A mí me gustaba, la que más, Jean Simmons, todavía no sé por qué. Y luego, Susan Hayvard. Y Debora Kerr, las tres judías. En algún lugar del subconsciente estará la clave. Dejando a un lado sus almas, con una parte del cuerpo de aquellas estrellas, que entonces llenaban la pantalla, se podría hacer un buen caldo. Yo escogería la mandíbula de Rita Hayworth que recibió la bofetada de Glenn Ford en Gilda; los senos de Jane Russell; los ojos de Loretta Young; la melena rubia de Veronica Lake; la barbilla de Maureen O'Hara; la mirada de Alida Valli; las piernas de Marlene Dietrich; el talento de Barbara Stanwyck para el mal; el candor de Vivien Leigh oliendo la camiseta sudada de Marlon Brando en Un tranvía llamado deseo o jurando que nunca volvería a pasar hambre, llena de raza, en Lo que el viento se llevó; el poderío desvalido de Joan Crawford en Johnny Guitar; el festín de sangre de Jennifer Jones en Duelo al sol. Y las gafas negras de Greta Garbo y los pómulos altos de Lauren Bacall.
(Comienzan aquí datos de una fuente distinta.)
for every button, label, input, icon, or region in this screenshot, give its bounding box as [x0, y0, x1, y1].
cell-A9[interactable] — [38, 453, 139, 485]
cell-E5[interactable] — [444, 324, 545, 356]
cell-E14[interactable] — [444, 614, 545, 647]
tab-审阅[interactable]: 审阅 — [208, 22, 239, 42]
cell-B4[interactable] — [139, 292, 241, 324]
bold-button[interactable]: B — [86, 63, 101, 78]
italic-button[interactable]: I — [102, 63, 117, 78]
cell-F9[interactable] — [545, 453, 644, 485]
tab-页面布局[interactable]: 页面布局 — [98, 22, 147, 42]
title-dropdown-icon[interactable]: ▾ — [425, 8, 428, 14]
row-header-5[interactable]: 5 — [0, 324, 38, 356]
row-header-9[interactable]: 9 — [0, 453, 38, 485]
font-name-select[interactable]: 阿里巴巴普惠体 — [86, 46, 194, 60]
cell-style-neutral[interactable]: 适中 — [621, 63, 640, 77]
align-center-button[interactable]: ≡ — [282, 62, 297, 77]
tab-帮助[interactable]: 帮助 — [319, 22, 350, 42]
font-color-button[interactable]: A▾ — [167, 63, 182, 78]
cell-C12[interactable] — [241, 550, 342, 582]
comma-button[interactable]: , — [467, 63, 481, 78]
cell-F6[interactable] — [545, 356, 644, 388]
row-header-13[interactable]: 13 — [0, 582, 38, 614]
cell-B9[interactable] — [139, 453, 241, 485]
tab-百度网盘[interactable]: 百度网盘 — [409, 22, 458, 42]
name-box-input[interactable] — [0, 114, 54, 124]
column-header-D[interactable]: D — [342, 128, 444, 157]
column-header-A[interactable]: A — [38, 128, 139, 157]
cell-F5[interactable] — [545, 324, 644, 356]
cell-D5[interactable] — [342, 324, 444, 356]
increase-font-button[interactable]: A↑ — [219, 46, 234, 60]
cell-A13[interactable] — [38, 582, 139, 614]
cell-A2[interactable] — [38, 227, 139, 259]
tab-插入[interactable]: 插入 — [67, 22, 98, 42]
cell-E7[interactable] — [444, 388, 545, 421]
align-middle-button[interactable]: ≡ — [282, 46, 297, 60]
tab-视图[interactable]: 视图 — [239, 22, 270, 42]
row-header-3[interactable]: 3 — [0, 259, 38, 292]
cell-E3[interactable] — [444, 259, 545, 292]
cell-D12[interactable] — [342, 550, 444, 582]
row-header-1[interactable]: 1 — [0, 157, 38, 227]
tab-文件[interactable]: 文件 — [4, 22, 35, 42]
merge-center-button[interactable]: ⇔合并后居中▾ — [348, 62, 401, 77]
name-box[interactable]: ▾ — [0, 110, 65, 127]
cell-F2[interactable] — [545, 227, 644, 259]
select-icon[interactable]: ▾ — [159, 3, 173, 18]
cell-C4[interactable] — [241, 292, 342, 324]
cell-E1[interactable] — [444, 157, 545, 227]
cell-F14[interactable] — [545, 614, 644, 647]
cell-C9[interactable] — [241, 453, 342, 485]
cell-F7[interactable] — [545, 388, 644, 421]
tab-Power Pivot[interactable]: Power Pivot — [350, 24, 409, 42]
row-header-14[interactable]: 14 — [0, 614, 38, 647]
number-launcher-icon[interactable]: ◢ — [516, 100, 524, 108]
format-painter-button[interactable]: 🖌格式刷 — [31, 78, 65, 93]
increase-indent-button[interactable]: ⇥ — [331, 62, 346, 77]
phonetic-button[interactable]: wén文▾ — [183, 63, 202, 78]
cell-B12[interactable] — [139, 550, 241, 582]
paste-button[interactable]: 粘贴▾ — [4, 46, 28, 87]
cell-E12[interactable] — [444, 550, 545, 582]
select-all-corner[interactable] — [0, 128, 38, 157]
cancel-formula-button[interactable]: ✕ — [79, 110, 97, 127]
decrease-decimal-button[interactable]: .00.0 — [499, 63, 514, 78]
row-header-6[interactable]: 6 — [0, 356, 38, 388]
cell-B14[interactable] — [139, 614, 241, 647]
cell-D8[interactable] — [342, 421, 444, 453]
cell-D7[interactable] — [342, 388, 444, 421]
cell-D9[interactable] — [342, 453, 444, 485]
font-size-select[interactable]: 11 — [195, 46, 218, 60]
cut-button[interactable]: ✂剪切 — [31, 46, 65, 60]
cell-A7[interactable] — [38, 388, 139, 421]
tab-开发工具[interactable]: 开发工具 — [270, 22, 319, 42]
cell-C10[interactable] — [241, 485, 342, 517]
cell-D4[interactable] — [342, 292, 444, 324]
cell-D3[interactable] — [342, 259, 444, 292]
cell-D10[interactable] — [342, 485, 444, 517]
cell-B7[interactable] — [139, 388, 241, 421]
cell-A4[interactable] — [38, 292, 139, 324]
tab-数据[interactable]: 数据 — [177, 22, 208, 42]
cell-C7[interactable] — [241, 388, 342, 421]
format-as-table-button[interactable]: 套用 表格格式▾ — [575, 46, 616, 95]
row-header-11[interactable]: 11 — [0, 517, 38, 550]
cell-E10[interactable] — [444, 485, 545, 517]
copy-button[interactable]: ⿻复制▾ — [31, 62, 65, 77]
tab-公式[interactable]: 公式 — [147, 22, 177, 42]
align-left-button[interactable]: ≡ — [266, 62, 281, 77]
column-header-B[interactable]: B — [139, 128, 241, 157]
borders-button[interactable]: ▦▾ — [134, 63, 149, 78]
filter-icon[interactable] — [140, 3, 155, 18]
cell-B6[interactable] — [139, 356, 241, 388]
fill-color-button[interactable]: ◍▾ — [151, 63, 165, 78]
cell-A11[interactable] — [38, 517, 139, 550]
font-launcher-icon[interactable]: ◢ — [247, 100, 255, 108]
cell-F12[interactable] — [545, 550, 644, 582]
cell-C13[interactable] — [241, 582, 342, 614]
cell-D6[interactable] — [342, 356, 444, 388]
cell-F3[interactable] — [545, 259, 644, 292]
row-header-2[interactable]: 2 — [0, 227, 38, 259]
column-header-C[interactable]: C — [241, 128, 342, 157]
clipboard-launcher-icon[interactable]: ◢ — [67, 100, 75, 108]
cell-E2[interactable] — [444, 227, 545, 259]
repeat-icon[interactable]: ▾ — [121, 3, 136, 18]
Atrás quedaron Hedy Lamarr, Ida Lupino, Jean Fontaine. Hubo un momento en que era obligado pasarse a la belleza italiana de Ana María Pierangeli, de Antonella Lualdi y Stefanía Sandrelli, subidas al transportín de una Vespa de Walter Chiari sorteando puestos de sandías por las calles de Roma, mientras Silvana Mangano bailaba el bayón de Ana o andaba metida en el cenagoso pantano de Arroz amargo. Gina Lollobrigida me parecía demasiado noña, y Sofia Loren me parecía demasiado grande.
Y la fiesta la cerró Natalie Wood con Esplendor en la hierba, donde sonaron como una premonición melancólica los versos de Wordsworth: Aunque mis ojos / ya no puedan ver / ese puro destello / que en mi juventud me deslumbraba; / aunque ya nada pueda devolver / la hora del esplendor en la hierba / de la gloria de las flores, / no hay que afligirse, / porque la belleza siempre / subsiste en el pasado.
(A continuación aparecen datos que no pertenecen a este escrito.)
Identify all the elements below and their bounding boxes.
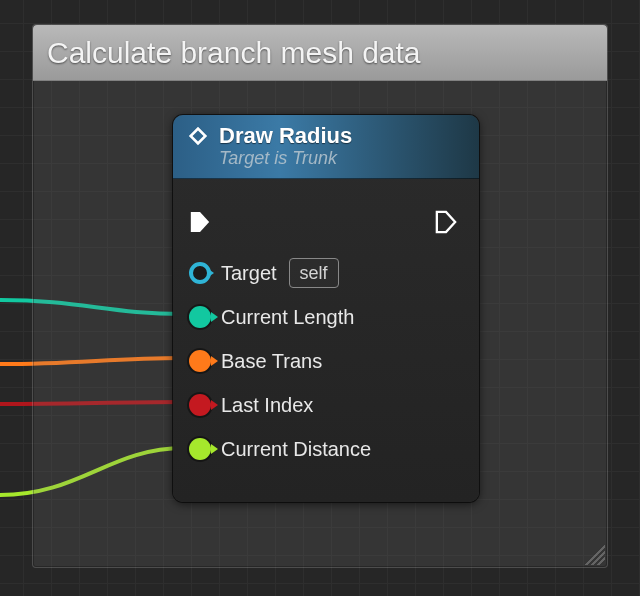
function-icon [187, 125, 209, 147]
current-length-pin[interactable] [189, 306, 211, 328]
comment-title-text: Calculate branch mesh data [47, 36, 421, 70]
resize-handle-icon[interactable] [579, 539, 605, 565]
current-distance-pin[interactable] [189, 438, 211, 460]
pin-row-current-length: Current Length [189, 295, 463, 339]
node-header[interactable]: Draw Radius Target is Trunk [173, 115, 479, 179]
current-length-label: Current Length [221, 306, 354, 329]
target-default-chip[interactable]: self [289, 258, 339, 288]
last-index-pin[interactable] [189, 394, 211, 416]
node-body: Target self Current Length Base Trans La… [173, 179, 479, 481]
comment-title[interactable]: Calculate branch mesh data [33, 25, 607, 81]
target-pin[interactable] [189, 262, 211, 284]
base-trans-label: Base Trans [221, 350, 322, 373]
current-distance-label: Current Distance [221, 438, 371, 461]
pin-row-target: Target self [189, 251, 463, 295]
target-label: Target [221, 262, 277, 285]
exec-out-pin[interactable] [435, 209, 457, 235]
base-trans-pin[interactable] [189, 350, 211, 372]
pin-row-last-index: Last Index [189, 383, 463, 427]
node-subtitle: Target is Trunk [219, 148, 352, 169]
node-title: Draw Radius [219, 123, 352, 148]
last-index-label: Last Index [221, 394, 313, 417]
blueprint-node[interactable]: Draw Radius Target is Trunk Target self … [173, 115, 479, 502]
pin-row-current-distance: Current Distance [189, 427, 463, 471]
pin-row-base-trans: Base Trans [189, 339, 463, 383]
exec-row [189, 193, 463, 251]
exec-in-pin[interactable] [189, 209, 211, 235]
Natalie Wood murió ahogada una noche de borrachera al caerse de un yate. Y un día terminó el star system quemando la última carne de Kim Basinger, Sharon Stone y Faye Dunaway. Después la pantalla comenzó a llenarse con esa clase de chicas que podías encontrarte en cualquier parte, de telefonista, de secretaria, de hermana de un amigo, de compañera de clase. Otro tipo de belleza moderna inundó los sueños de los espectadores, y la mitomanía se refugió en otros cuerpos, antes inasequibles, y que ahora casi estaban al alcance de la mano. Todas querían parecerse a Jane Birkin. Piernas largas y pecho de tabla.
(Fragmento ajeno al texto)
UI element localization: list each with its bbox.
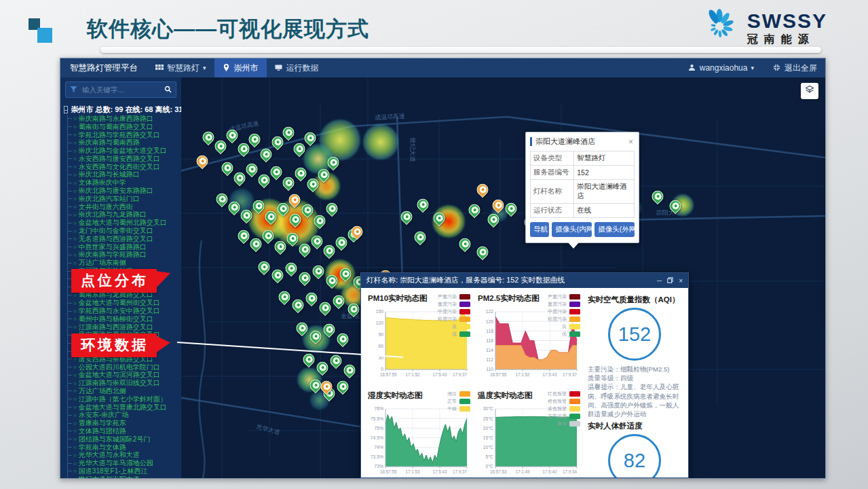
popup-button[interactable]: 摄像头(内网 (552, 222, 592, 237)
tree-item[interactable]: ○崇庆北路与唐安东路路口 (68, 187, 181, 195)
svg-text:16:57:55: 16:57:55 (490, 372, 507, 377)
tree-item[interactable]: ○金盆地大道与滨河路交叉口 (68, 372, 181, 380)
popup-title: 崇阳大道澜峰酒店 (535, 137, 627, 147)
filter-icon[interactable] (70, 84, 77, 96)
svg-text:75%: 75% (374, 426, 383, 431)
tree-item[interactable]: ○世纪大道与崇阳大道 (68, 475, 181, 478)
exit-fullscreen-button[interactable]: 退出全屏 (765, 62, 825, 74)
svg-text:116: 116 (486, 338, 493, 343)
tree-item[interactable]: ○金盆地大道与蜀州北路交叉口 (68, 219, 181, 227)
tree-item[interactable]: ○崇庆南路与学苑路路口 (68, 251, 181, 259)
tree-item-list: ○崇庆南路与永康西路路口○蜀南街与蜀南西路交叉口○学苑北路与学苑西路交叉口○崇庆… (67, 115, 181, 478)
svg-text:30: 30 (378, 355, 383, 360)
nav-item-smart-lamp[interactable]: 智慧路灯 ▾ (147, 58, 214, 77)
svg-text:30℃: 30℃ (483, 406, 494, 411)
tree-item[interactable]: ○永安东-崇庆广场 (68, 411, 181, 419)
tree-item[interactable]: ○崇庆北路与长城路口 (68, 171, 181, 179)
tree-item[interactable]: ○江源中路（第七小学斜对面） (68, 395, 181, 403)
tree-item[interactable]: ○金盆地大道与晋康北路交叉口 (68, 403, 181, 412)
svg-text:17:9:37: 17:9:37 (563, 372, 578, 377)
search-icon[interactable] (164, 84, 172, 96)
svg-text:20℃: 20℃ (483, 426, 494, 431)
nav-item-run-data[interactable]: 运行数据 (267, 58, 327, 77)
user-menu[interactable]: wangxiaohua ▾ (680, 63, 762, 73)
svg-text:15℃: 15℃ (483, 435, 494, 440)
svg-text:73%: 73% (374, 464, 383, 469)
tree-item[interactable]: ○学苑西路与永安中路交叉口 (68, 307, 181, 315)
tree-item[interactable]: ○金盆地大道与蜀州街交叉口 (68, 299, 181, 307)
tree-item[interactable]: ○学苑南与文体路 (68, 443, 181, 452)
tree-item[interactable]: ○崇庆北路与九龙路路口 (68, 211, 181, 219)
aqi-details: 主要污染：细颗粒物(PM2.5)质量等级：四级温馨提示：儿童、老年人及心脏病、呼… (588, 365, 681, 418)
svg-text:75.5%: 75.5% (371, 416, 383, 421)
nav-item-label: 运行数据 (286, 62, 319, 74)
tree-item[interactable]: ○文体路崇庆中学 (68, 179, 181, 187)
svg-text:120: 120 (376, 321, 384, 325)
popup-table: 设备类型智慧路灯服务器编号152灯杆名称崇阳大道澜峰酒店运行状态在线 (530, 151, 635, 218)
tree-item[interactable]: ○团结路与东城国际2号门 (68, 435, 181, 443)
tree-item[interactable]: ○江源南路与崇双旧线交叉口 (68, 379, 181, 387)
svg-text:16:57:55: 16:57:55 (380, 372, 397, 377)
legend-item: 良 (438, 323, 470, 330)
tree-item[interactable]: ○文井街与唐六西街 (68, 203, 181, 211)
tree-item[interactable]: ○崇庆南路与永康西路路口 (68, 115, 181, 123)
search-input[interactable] (81, 85, 161, 94)
minimize-icon[interactable]: ─ (657, 277, 662, 285)
legend-item: 优 (438, 330, 470, 338)
company-logo: SWSSY 冠南能源 (698, 5, 827, 50)
logo-swirl-icon (698, 5, 740, 50)
close-icon[interactable]: × (627, 137, 635, 147)
tree-item[interactable]: ○无名道路与西游路交叉口 (68, 235, 181, 243)
tree-item[interactable]: ○晋康南与学苑东 (68, 419, 181, 427)
tree-item[interactable]: ○永安西路与文化西街交叉口 (68, 163, 181, 171)
tree-item[interactable]: ○龙门中街与金带街交叉口 (68, 227, 181, 235)
svg-text:0℃: 0℃ (486, 464, 494, 469)
tree-item[interactable]: ○万达广场西北侧 (68, 387, 181, 395)
tree-item[interactable]: ○崇庆北路与金盆地大道交叉口 (68, 147, 181, 155)
svg-text:17:5:43: 17:5:43 (432, 469, 447, 474)
svg-text:17:1:52: 17:1:52 (515, 372, 530, 377)
svg-text:76%: 76% (374, 406, 383, 411)
svg-text:17:9:37: 17:9:37 (453, 372, 468, 377)
pin-icon (223, 64, 231, 72)
legend-item: 优 (548, 330, 580, 338)
tree-item[interactable]: ○文体路与团结路 (68, 427, 181, 435)
restore-icon[interactable] (667, 277, 673, 285)
chart-pm10: PM10实时动态图严重污染重度污染中度污染轻度污染良优0306090120150… (362, 291, 472, 388)
chart-panel: 灯杆名称: 崇阳大道澜峰酒店，服务器编号: 152 实时数据曲线 ─ × PM1… (360, 272, 689, 478)
layers-control-button[interactable] (801, 83, 818, 99)
svg-text:74.5%: 74.5% (371, 435, 383, 440)
tree-item[interactable]: ○江源南路与西游路交叉口 (68, 323, 181, 331)
aqi-comfort-column: 实时空气质量指数（AQI） 152 主要污染：细颗粒物(PM2.5)质量等级：四… (582, 291, 685, 477)
close-icon[interactable]: × (679, 277, 683, 285)
tree-item[interactable]: ○万达广场东南侧 (68, 259, 181, 267)
chart-pm25: PM2.5实时动态图严重污染重度污染中度污染轻度污染良优110112114116… (472, 291, 582, 388)
layers-icon (805, 85, 814, 97)
chevron-down-icon: ▾ (751, 65, 754, 71)
tree-item[interactable]: ○蜀南街与蜀南西路交叉口 (68, 123, 181, 131)
svg-text:17:1:53: 17:1:53 (405, 469, 420, 474)
chart-temperature: 温度实时动态图红色预警橙色预警黄色预警正常温度寒冷0℃5℃10℃15℃20℃25… (472, 388, 582, 477)
tree-item[interactable]: ○光华大道与永和大道 (68, 451, 181, 459)
tree-item[interactable]: ○学苑北路与学苑西路交叉口 (68, 131, 181, 139)
popup-accent-bar (530, 137, 532, 146)
tree-item[interactable]: ○永安西路与唐安西路交叉口 (68, 155, 181, 163)
nav-item-city[interactable]: 崇州市 (214, 58, 267, 77)
legend-item: 轻度污染 (438, 315, 470, 323)
tree-item[interactable]: ○崇庆南路与蜀南西路 (68, 139, 181, 147)
tree-item[interactable]: ○公园大道四川机电学院门口 (68, 363, 181, 372)
legend-item: 红色预警 (548, 390, 580, 397)
popup-button[interactable]: 摄像头(外网 (595, 222, 635, 237)
tree-item[interactable]: ○光华大道与羊马湿地公园 (68, 459, 181, 467)
legend-item: 重度污染 (438, 300, 470, 308)
nav-item-label: 崇州市 (234, 62, 259, 74)
tree-item[interactable]: ○崇庆北路汽车站门口 (68, 195, 181, 203)
popup-button[interactable]: 导航 (530, 222, 549, 237)
tree-item[interactable]: ○国道318至F1-上林西江 (68, 467, 181, 475)
legend-item: 橙色预警 (548, 397, 580, 405)
tree-item[interactable]: ○中胜世家与兴盛路路口 (68, 243, 181, 251)
tree-item[interactable]: ○蜀州中路与杨柳街交叉口 (68, 315, 181, 323)
tree-root[interactable]: – 崇州市 总数: 99 在线: 68 离线: 31 (64, 105, 181, 115)
legend-item: 正常温度 (548, 412, 580, 420)
collapse-icon[interactable]: – (64, 106, 68, 113)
Pese a todo, aquellas divas del pasado también eran de carne y hueso. A Catherine Spaak la enamoró un joven huertano, amigo mío, y vivió una noche de amor con ella durante un rodaje en la playa de Castellón. Por mi parte recuerdo aquel día del año 1958 en que vi a Bette Davis, en el papel de Catalina la Grande de Rusia, durante el rodaje de la película John Paul Jones en el puerto de Denia. Durante los descansos se paseaba entre las redes tendidas de la explanada devorando bocadillos. El paisano encargado de suministrar comida a aquella tropa de cineastas había tenido muchas dificultades para complacer a esta diva caprichosa, que amenazaba a Samuel Broston con abandonar la película si no se le servía carne de primera clase que en esa época no existía en las carnicerías. Ante semejante dificultad, el paisano de Denia, en compañía de un socio en el negocio, fue una noche a un pueblo vecino y cazó varios gatos cuya carne excesivamente roja hubo que preparar con tomate para enmascararla. Le fue ofrecida a la diva con todos los honores, y ella proclamó a los cuatro vientos que nunca había degustado un manjar más exquisito. Un dato para cinéfilos. En 1958, Bette Davis se comió en Denia ella sola lo menos veinte gatos, sin la menor sospecha, y a eso se debió tal vez que después se pasara la vida arañando.
Durante un viaje a la isla de Stromboli descubrí la casa donde vivieron Ingrid Bergman y Roberto Rossellini una pasión tórrida durante el rodaje de la película. La casa pintada de rojo tiene una lápida en la fachada recordando este hecho. Aquel día, la puerta estaba abierta. En su interior, las estancias habían cambiado, pero se conservaba la cama con cabeceros de hierro pintados con figuras de ninfas donde ellos se amaban mientras el volcán cada diez minutos soltaba un cañonazo con una bocanada de fuego. Los habitantes de la isla se han pasado de padres a hijos, como una leyenda, el recuerdo de unos gemidos de amor que de noche rompían el silencio del mar Tirreno.
Pero hubo un momento en que el hechizo de las mujeres soñadas se quebró. Fue en aquel tiempo en que comencé a conocer y hacer amistad con algunas actrices de cine españolas en el café Gijón, en Oliver, en Bocaccio y en Carrusel. Chicas maravillosas, muy bellas y llenas de talento. En 1953 era yo un chaval cuando vi rodar en el hotel Miramar de Benicásim la película Novio a la vista, de Berlanga. Por la playa andaba una francesita veraneante muy pelmaza, que trataba de actuar de extra y todos los días se ofrecía al director, pero Berlanga no quiso saber nada de ella. Esa adolescente se llamaría poco después Brigitte Bardot.
Todo el mundo adoraba la belleza de la protagonista de aquella película. Yo también. Después de muchos años reencontré a aquella niña adolescente de la película del hotel Miramar cuando ya era una señora muy mayor cargada de un perfume denso que dejaba un rastro a su paso al entrar en el café Gijón y luego se expandía por tres mesas a su alrededor. Había hecho la carrera de actriz hasta que se casó con un hombre muy rico. Aparte de las pieles de visón, de ocelote y de las fieras más caras de la sel¬va, su marido le había regalado una pantera viva, que ella llevaba a todas partes. Mientras tuvo el tamaño de una gata, la traía al café, pero llegó el momento en que el animal comenzó a desarrollar los colmillos y las garras, y ya nadie quería sentarse cerca.
El hecho de haberme llevado la vida a conocer en carne y hueso a muchas mujeres del cine que son soñadas en la pantalla no me ha impedido seguir soñándolas Charo López, Carmen Maura, Penélope Cruz, Victoria Abril, Ariadna Gil, Leonor Watling, Maribel Verdú cuando las he tenido sentadas a mi lado en el velador tomando una copa o un café.